Zwischendurch bestellten wir uns einen weiteren Kaffee, es wird sogar schon dunkel draußen. Wie viel Freizeit man opfern muss, nur um gut in der Schule zu sein ist unfassbar. Soviel dazu, wenn Erwachsene sagen "Lebe deine Jugend". Wie denn bitte? Wenn man sein Leben so lebt wie andere es wollen lebt man praktisch gar nicht und wenn man so lebt wie man es will wird man von seinen Eltern geohrfeigt. Erkenntnismäßig. Das Leben ist einfach nicht lebenswert, der Meinung bin ich schon seit Jahren aber was soll man schon dagegen machen?

Nachdem wir unsere Tassen geleert und ich die Präsentation auf meinem Laptop gespeichert habe, machen wir uns auf den Weg raus. Direkt peitscht mir kalter Wind ins Gesicht, sodass ich meinen Kragen ein wenig höher ziehe.

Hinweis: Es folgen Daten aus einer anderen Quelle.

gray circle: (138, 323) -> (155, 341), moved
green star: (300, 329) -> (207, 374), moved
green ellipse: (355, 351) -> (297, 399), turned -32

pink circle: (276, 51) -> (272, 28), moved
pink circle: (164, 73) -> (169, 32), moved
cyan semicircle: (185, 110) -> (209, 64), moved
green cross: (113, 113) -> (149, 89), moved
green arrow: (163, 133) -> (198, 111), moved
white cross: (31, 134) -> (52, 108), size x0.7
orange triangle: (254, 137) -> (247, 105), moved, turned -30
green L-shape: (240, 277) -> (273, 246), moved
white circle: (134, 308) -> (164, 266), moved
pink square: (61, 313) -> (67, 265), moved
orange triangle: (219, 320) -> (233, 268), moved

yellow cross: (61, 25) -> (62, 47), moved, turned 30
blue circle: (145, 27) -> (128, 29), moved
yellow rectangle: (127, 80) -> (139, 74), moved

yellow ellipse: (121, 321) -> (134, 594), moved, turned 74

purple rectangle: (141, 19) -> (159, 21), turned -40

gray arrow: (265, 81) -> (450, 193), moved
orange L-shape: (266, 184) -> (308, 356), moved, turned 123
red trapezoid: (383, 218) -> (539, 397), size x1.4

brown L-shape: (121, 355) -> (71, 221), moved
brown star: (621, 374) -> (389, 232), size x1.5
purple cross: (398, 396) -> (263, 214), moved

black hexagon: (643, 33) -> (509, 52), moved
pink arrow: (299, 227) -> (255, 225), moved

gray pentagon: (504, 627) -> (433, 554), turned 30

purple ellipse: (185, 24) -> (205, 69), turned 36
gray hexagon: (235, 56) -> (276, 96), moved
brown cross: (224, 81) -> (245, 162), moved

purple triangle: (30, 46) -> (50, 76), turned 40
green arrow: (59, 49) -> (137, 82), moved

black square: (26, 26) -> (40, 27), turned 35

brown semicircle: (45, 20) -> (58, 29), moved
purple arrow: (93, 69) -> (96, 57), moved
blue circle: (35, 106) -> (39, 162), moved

"Wollen wir noch irgendwo was essen gehen? Es ist noch nicht all zu spät und irgendwie will ich nicht nach Hause." Mit anderen Worten, ich will keine weiteren Standpauken aushalten müssen, weil wir so spät damit angefangen haben.

"Klar, ich wäre für Hähnchen. Und du?" Er fröstelt ebenso etwas.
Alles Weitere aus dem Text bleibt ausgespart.